Megan Duvall, Historic Preservation Officer, says getting the neighborhood on the Spokane Historic Register would give the public more of a say in what happens to the buildings, but it could not entirely stop demolition and development. Currently, Duvall says, the city can only reject a request to demolish a building in Browne’s Addition if the developers plan to replace it with a surface parking lot.

“If they want to replace (a property) with a new building, we have no avenue to stop that,” she says.

The Corbin Park historic district, made up of 88 properties, is the largest neighborhood on the Spokane Historic Register. Browne’s Addition encompasses more than 300 properties; Duvall estimates that about 200 to 250 of them would be designated as significant contributions to local history.

“It would be huge. It is a huge task,” she says.

Despite not being on the Spokane Historic Register, the neighborhood has been on the National Historic Register since 1976, but Duvall says that is mostly an honorary designation. Back then, she says, the neighborhood faced similar challenges, with housing developers seeing a ripe opportunity to build in an appealing area near downtown. Now, hundred-year-old residences are mixed in with mid-century apartments and houses built in the ’70s.

“There is always a push and pull,” Duvall says. “Especially in a place like Browne’s.”

Jessica Kettrick and her husband, Jason, owned property in Browne’s Addition for about 15 years before they decided to tear down the two buildings on it and build an apartment complex.

Kettrick says she considered restoring the buildings, but they were in bad shape. She had always dreamed of developing the property.

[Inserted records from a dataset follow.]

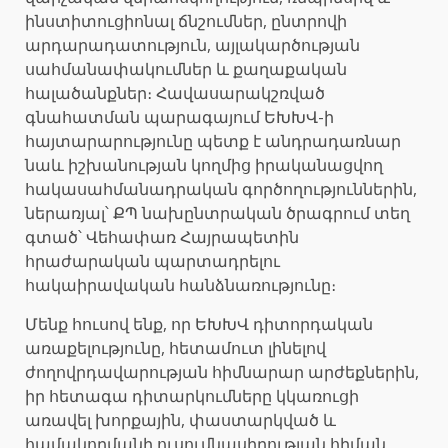
ինստիտուցիոնալ ճնշումներ, ընտրովի
արդարադատություն, այլակարծության
սահմանափակումներ և քաղաքական
հալածանքներ։ Հավասարակշռված
գնահատման պարագայում ԵԽԽՎ-ի
հայտարարությունը պետք է անդրադառնար
նաև իշխանության կողմից իրականացվող
հակասահմանադրական գործողություններին,
ներառյալ՝ ՔՊ նախընտրական ծրագրում տեղ
գտած՝ Վեհափառ Հայրապետին
հրաժարական պարտադրելու
հակաիրավական հանձնառությունը։
Մենք հուսով ենք, որ ԵԽԽՎ դիտորդական
առաքելությունը, հետամուտ լինելով
ժողովրդավարության հիմնարար արժեքներին,
իր հետագա դիտարկումները կկառուցի
առավել խորքային, փաստարկված և
համակողմանի ուսումնասիրության հիման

They met with the neighborhood council to answer questions and discuss concerns, she says, but residents worried throughout the process.

In June 2016, the 21-unit complex at Third Avenue and Coeur d’Alene Street opened up with a mix of studio, one- and two-bedroom apartments.

Kettrick says she loves the socioeconomic diversity and “artistic vibe” of Browne’s Addition, and says there are a lot of properties in the neighborhood worth preserving, but some of the lesser-maintained buildings could better serve Spokane families as new housing options.

“I hope everybody is open to change and progress,” Kettrick says, “and can figure out a solution where everyone can be proud of their neighborhood.”